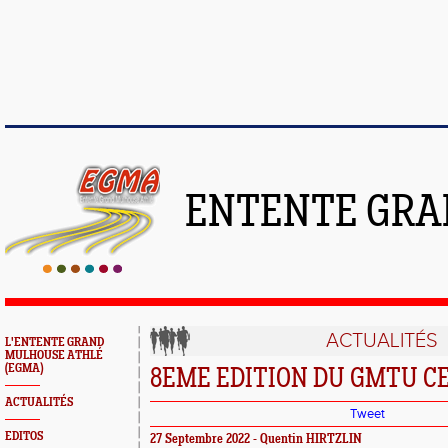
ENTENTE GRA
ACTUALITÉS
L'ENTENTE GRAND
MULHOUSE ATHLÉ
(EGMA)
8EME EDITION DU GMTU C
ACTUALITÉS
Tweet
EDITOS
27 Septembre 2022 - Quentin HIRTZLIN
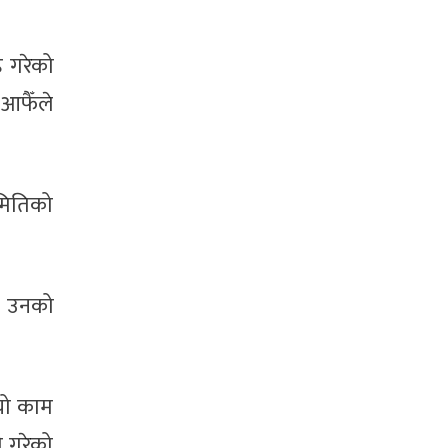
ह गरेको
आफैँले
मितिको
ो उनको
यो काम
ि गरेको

==

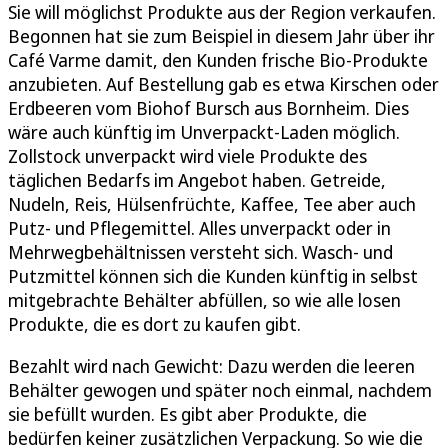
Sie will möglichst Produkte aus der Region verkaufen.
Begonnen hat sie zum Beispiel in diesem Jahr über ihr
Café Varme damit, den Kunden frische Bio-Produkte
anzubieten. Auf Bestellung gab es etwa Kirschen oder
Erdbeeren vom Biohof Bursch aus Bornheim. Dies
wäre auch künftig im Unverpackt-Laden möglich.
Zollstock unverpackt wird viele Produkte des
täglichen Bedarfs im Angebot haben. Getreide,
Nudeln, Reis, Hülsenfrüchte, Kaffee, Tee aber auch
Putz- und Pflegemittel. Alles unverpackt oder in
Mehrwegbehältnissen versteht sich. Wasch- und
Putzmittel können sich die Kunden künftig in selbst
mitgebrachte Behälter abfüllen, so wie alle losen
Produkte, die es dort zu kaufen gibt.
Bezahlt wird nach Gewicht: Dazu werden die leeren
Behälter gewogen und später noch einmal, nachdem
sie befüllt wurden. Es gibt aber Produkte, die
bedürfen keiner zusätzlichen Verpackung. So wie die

--

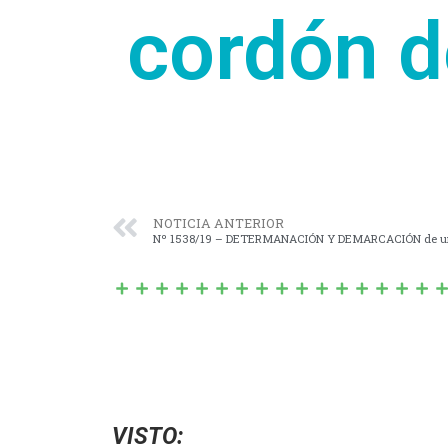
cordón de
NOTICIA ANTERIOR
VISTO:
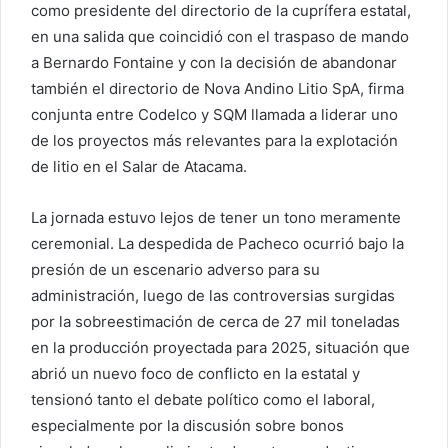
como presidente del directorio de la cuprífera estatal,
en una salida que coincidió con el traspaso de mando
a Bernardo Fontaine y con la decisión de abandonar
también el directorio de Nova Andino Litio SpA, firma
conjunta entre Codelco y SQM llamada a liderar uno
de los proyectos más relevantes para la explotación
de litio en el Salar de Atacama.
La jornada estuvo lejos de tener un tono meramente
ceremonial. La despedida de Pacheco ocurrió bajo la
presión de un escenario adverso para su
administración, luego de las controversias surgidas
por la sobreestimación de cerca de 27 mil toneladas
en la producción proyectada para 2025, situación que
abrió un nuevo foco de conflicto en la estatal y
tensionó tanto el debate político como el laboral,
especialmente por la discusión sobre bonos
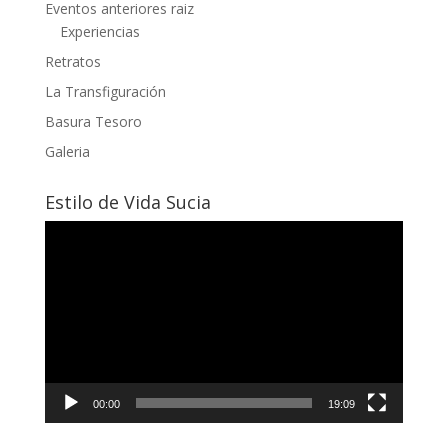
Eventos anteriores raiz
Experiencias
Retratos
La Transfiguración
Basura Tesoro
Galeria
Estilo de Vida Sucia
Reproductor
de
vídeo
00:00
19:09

[Requirement] Starting at the line that has "Sie will möglichst" in the records above, restate word for word every line until the one that has "bedürfen keiner zusätzlichen", and include that one as well.

[Output for this task]
Sie will möglichst Produkte aus der Region verkaufen.
Begonnen hat sie zum Beispiel in diesem Jahr über ihr
Café Varme damit, den Kunden frische Bio-Produkte
anzubieten. Auf Bestellung gab es etwa Kirschen oder
Erdbeeren vom Biohof Bursch aus Bornheim. Dies
wäre auch künftig im Unverpackt-Laden möglich.
Zollstock unverpackt wird viele Produkte des
täglichen Bedarfs im Angebot haben. Getreide,
Nudeln, Reis, Hülsenfrüchte, Kaffee, Tee aber auch
Putz- und Pflegemittel. Alles unverpackt oder in
Mehrwegbehältnissen versteht sich. Wasch- und
Putzmittel können sich die Kunden künftig in selbst
mitgebrachte Behälter abfüllen, so wie alle losen
Produkte, die es dort zu kaufen gibt.
Bezahlt wird nach Gewicht: Dazu werden die leeren
Behälter gewogen und später noch einmal, nachdem
sie befüllt wurden. Es gibt aber Produkte, die
bedürfen keiner zusätzlichen Verpackung. So wie die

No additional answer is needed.